◆ PROBLEM TO WORK ON
Once the pictures are set aside, copy the data below exactly as it stands.

◆ SUPPLIED DATA
- Opening Delimiter -

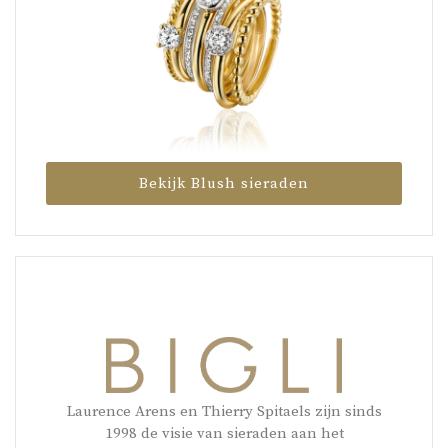
Bekijk Blush sieraden
Laurence Arens en Thierry Spitaels zijn sinds
1998 de visie van sieraden aan het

- Closing Delimiter -

◆ SOLUTION BELOW
Bekijk Blush sieraden
Laurence Arens en Thierry Spitaels zijn sinds
1998 de visie van sieraden aan het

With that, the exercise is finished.